In [1]:
import numpy as np
import pandas as pd

### Numpy Data Types
Numpy has the following data types: 
- ```int```
- ```float```
- ```complex```
- ```bool```
- ```string```
- ```unicode```
- ```object```

The numeric data types have various precisions like 32-bit or 64-bit. 

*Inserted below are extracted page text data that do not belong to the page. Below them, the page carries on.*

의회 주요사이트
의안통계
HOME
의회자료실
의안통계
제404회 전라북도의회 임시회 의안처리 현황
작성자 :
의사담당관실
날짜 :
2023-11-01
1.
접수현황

Numpy data types can be represented using either __Type__ or __Type Code__

In [3]:
#create a DataFrame listing NumPy data types and their corresponding type codes
dtypes = pd.DataFrame(
    {
        'Type': [
            'int8', 
            'uint8', 
            'int16', 
            'uint16', 
            'int or int32', 
            'uint32', 
            'int64', 
            'uint64', 
            'float16', 
            'float32', 
            'float or float64',
            'float128', 
            'complex64', 
            'complex or complex128', 
            'bool', 
            'object', 
            'bytes_',
            'str_',
        ],
        
        'Type Code': [
            'i1', 
            'u1', 
            'i2', 
            'u2', 
            'i4 or i', 
            'u4', 
            'i8', 
            'u8', 
            'f2', 
            'f4 or f', 
            'f8 or d', 
            'f16 or g', 
            'c8', 
            'c16', 
            None, 
            'O', 
            'S', 
            'U',
        ]
    }
)

dtypes

Unnamed: 0,Type,Type Code
0,int8,i1
1,uint8,u1
2,int16,i2
3,uint16,u2
4,int or int32,i4 or i
5,uint32,u4
6,int64,i8
7,uint64,u8
8,float16,f2
9,float32,f4 or f


| Datatype | Range / Precision | Memory Usage |
| :--- | :--- | :--- |
| **`int32`** | -2,147,483,648 to 2,147,483,647 | 4 bytes |
| **`int64`** | -9,223,372,036,854,775,808 to 9,223,372,036,854,775,807 | 8 bytes |
| **`float32`** | ~7 decimal digits of precision | 4 bytes |
| **`float64`** | ~15-17 decimal digits of precision | 8 bytes |

Data types can be defined at creating the numpy array and converted to other types later. 


In [4]:
# create a numpy array with a float32 dtype using the type code
arr = np.array([1,2,3], dtype='f4')
arr

array([1., 2., 3.], dtype=float32)

In [5]:
# Identical to the above, but using the dtype name
arr = np.array([1,2,3], dtype='float32')
arr.dtype

dtype('float32')

### Type Conversion

```astype``` method: convert the data type of an array to other data types. 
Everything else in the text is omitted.